-- Input records --

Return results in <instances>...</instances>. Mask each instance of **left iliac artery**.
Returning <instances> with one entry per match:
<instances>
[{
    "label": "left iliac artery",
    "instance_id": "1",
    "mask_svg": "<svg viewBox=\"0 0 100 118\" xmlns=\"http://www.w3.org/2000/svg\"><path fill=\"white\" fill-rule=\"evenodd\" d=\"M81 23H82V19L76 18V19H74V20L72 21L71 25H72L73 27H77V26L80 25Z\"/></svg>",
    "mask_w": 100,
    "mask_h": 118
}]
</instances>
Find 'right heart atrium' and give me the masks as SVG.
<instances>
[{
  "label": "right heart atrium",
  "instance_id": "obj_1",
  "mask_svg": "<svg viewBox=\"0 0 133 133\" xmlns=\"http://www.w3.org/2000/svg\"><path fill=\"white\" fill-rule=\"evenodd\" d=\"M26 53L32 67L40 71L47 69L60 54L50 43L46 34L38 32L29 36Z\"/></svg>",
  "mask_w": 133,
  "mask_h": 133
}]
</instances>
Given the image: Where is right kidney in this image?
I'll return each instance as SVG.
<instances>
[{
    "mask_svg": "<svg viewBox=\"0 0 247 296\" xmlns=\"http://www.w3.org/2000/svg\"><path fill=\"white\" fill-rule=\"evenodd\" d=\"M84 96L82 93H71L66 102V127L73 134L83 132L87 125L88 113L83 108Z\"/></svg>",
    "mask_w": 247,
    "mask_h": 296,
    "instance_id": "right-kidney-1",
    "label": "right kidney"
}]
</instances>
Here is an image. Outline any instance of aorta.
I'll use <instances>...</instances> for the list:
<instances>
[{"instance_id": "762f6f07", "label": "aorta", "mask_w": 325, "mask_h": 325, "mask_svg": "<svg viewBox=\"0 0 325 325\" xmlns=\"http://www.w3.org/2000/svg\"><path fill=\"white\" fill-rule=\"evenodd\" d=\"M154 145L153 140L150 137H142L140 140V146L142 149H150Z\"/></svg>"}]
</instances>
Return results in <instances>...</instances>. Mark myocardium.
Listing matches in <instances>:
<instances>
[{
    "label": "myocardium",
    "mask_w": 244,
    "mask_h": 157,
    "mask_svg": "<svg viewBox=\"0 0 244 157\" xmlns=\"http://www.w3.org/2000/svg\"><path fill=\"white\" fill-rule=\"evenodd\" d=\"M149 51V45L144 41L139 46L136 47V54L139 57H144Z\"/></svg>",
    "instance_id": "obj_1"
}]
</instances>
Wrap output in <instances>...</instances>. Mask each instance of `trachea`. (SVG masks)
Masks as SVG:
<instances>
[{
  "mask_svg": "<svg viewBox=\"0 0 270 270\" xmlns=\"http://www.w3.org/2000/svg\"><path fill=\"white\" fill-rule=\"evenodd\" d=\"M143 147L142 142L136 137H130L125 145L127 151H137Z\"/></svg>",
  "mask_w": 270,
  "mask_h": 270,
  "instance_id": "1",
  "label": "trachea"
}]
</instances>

-- What you will do --
Exactly what appears above must be set down again in full.

-- Result for this task --
Return results in <instances>...</instances>. Mask each instance of **left iliac artery**.
Returning <instances> with one entry per match:
<instances>
[{
    "label": "left iliac artery",
    "instance_id": "1",
    "mask_svg": "<svg viewBox=\"0 0 100 118\" xmlns=\"http://www.w3.org/2000/svg\"><path fill=\"white\" fill-rule=\"evenodd\" d=\"M81 23H82V19L76 18V19H74V20L72 21L71 25H72L73 27H77V26L80 25Z\"/></svg>",
    "mask_w": 100,
    "mask_h": 118
}]
</instances>
Find 'right heart atrium' and give me the masks as SVG.
<instances>
[{
  "label": "right heart atrium",
  "instance_id": "obj_1",
  "mask_svg": "<svg viewBox=\"0 0 133 133\" xmlns=\"http://www.w3.org/2000/svg\"><path fill=\"white\" fill-rule=\"evenodd\" d=\"M26 53L32 67L40 71L47 69L60 54L50 43L46 34L38 32L29 36Z\"/></svg>",
  "mask_w": 133,
  "mask_h": 133
}]
</instances>
Given the image: Where is right kidney in this image?
I'll return each instance as SVG.
<instances>
[{
    "mask_svg": "<svg viewBox=\"0 0 247 296\" xmlns=\"http://www.w3.org/2000/svg\"><path fill=\"white\" fill-rule=\"evenodd\" d=\"M84 96L82 93H71L66 102V127L73 134L83 132L87 125L88 113L83 108Z\"/></svg>",
    "mask_w": 247,
    "mask_h": 296,
    "instance_id": "right-kidney-1",
    "label": "right kidney"
}]
</instances>
Here is an image. Outline any instance of aorta.
I'll use <instances>...</instances> for the list:
<instances>
[{"instance_id": "762f6f07", "label": "aorta", "mask_w": 325, "mask_h": 325, "mask_svg": "<svg viewBox=\"0 0 325 325\" xmlns=\"http://www.w3.org/2000/svg\"><path fill=\"white\" fill-rule=\"evenodd\" d=\"M154 145L153 140L150 137H142L140 140V146L142 149H150Z\"/></svg>"}]
</instances>
Return results in <instances>...</instances>. Mark myocardium.
Listing matches in <instances>:
<instances>
[{
    "label": "myocardium",
    "mask_w": 244,
    "mask_h": 157,
    "mask_svg": "<svg viewBox=\"0 0 244 157\" xmlns=\"http://www.w3.org/2000/svg\"><path fill=\"white\" fill-rule=\"evenodd\" d=\"M149 51V45L144 41L139 46L136 47V54L139 57H144Z\"/></svg>",
    "instance_id": "obj_1"
}]
</instances>
Wrap output in <instances>...</instances>. Mask each instance of `trachea`. (SVG masks)
Masks as SVG:
<instances>
[{
  "mask_svg": "<svg viewBox=\"0 0 270 270\" xmlns=\"http://www.w3.org/2000/svg\"><path fill=\"white\" fill-rule=\"evenodd\" d=\"M143 147L142 142L136 137H130L125 145L127 151H137Z\"/></svg>",
  "mask_w": 270,
  "mask_h": 270,
  "instance_id": "1",
  "label": "trachea"
}]
</instances>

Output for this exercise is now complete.